Hoy fui a mi casa. Bah, en realidad a la que era mi casa, es decir, la de mis padres. Salí de mi departamento (tampoco es mío porque lo alquilo) y tomé el camino que por costumbre tengo para ir a lo de mis padres los domingos cuando voy a almorzar.
Al llegar, estacioné el auto, me bajé, saqué la llave de mi bolsito y la coloqué en la cerradura. Desde que me fui de la casa de mis padres siempre conservé mi llave, jamás toqué timbre. Esa llave primaria, ese cerrojo que me permitió pasar al mundo de la adultez. La puerta no abría. Intenté una y otra vez: la saqué, la di vuelta, la puse otra vez, media vuelta, para un lado, se trababa. Y ahí se abrió. Con mi mano aún enganchada del picaporte mi mamá abrió la puerta con una sonrisa. Me saludó, me preguntó que me pasaba y cerró tras mi entrada. Sin siquiera preguntarle como andaba indagué el por qué de mi imposibilidad de meter mi llave.
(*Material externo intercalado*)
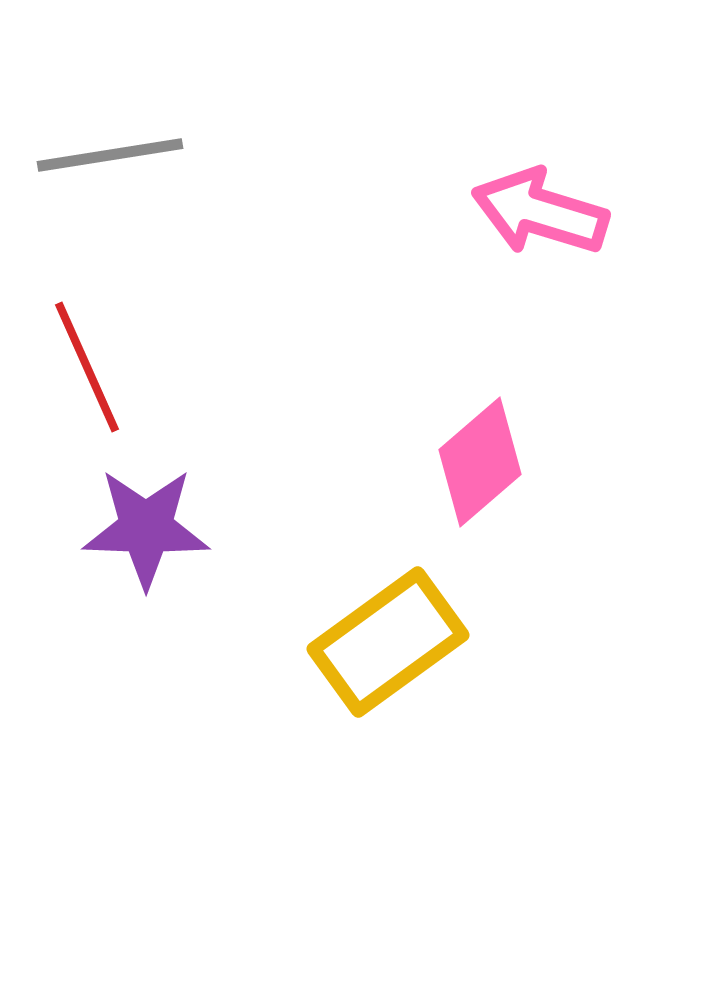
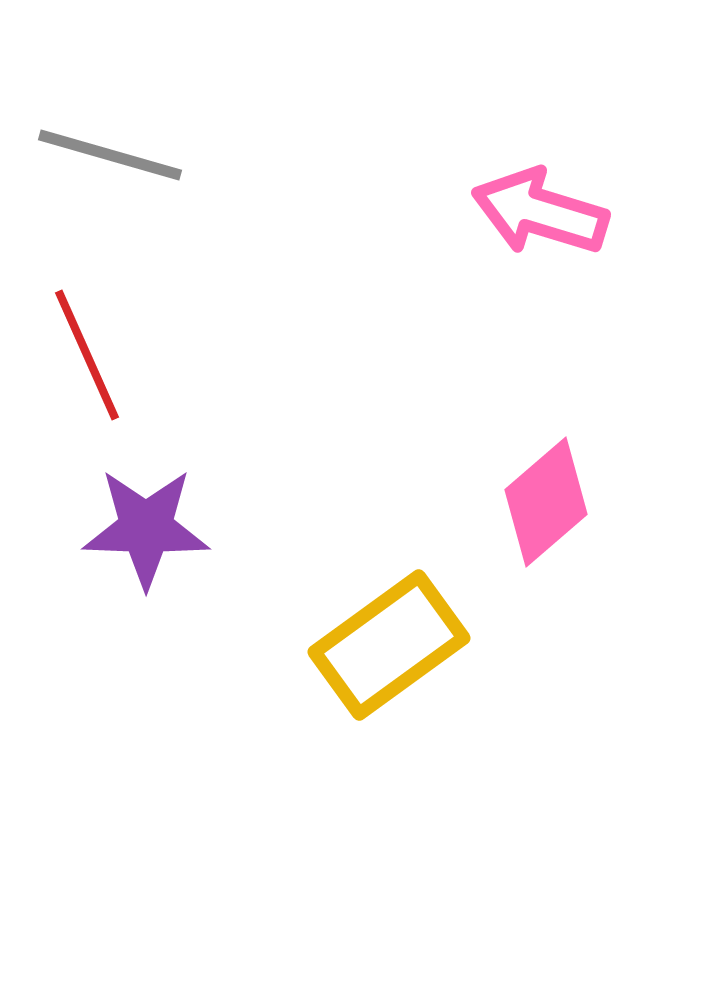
gray line: rotated 25 degrees clockwise
red line: moved 12 px up
pink diamond: moved 66 px right, 40 px down
yellow rectangle: moved 1 px right, 3 px down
Comenzó a hablarme sobre un consejo de su hermana, mi tía Olga, acerca de la seguridad y de unas nuevas cerraduras que evitaban que alguien las pudiera forzar con un doble juego de cerrojos y no sé cuantas cosas más que me hacían pensar más en la bóveda de un banco que en la puerta de mi casa de barrio. Mientras mi mamá me hablaba yo no podía dejar de mirar mi llavecita y compararla con las gruesas formas de cobre que se posaban sobre la pared. Me angustiaba el hecho de pensar en tener que desechar esa llave, mi llave. Cuando sentí que mi llave ya no servía entendí lo que significaba.
Esa forma algo cuadrada que me acompaño durante tanto tiempo. Viajando junto conmigo en mis bolsos o escondida en los bolsillos de mis pantalones. Esa llave que conoció tantos lugares, que tampoco, al igual que yo, fue siempre la misma. Porque es entendible que después de 16 años alguna vez la haya perdido. Las hubo “candex”, “acytra”, “nova”, más oscuras, doradas, más o menos opacas. Pero lo importante no era que siempre sea la misma, sino que lo trascendente era su forma: pequeña, casi cuadrada, un hueco más pronunciado arriba, una saliencia y otro huequito pequeño al final y del otro lado igual pero a la inversa. Más allá de las variantes eso no cambiaba y me permitía reconocerla entre un manojo de llaves que para cualquier otro resultarían todas iguales.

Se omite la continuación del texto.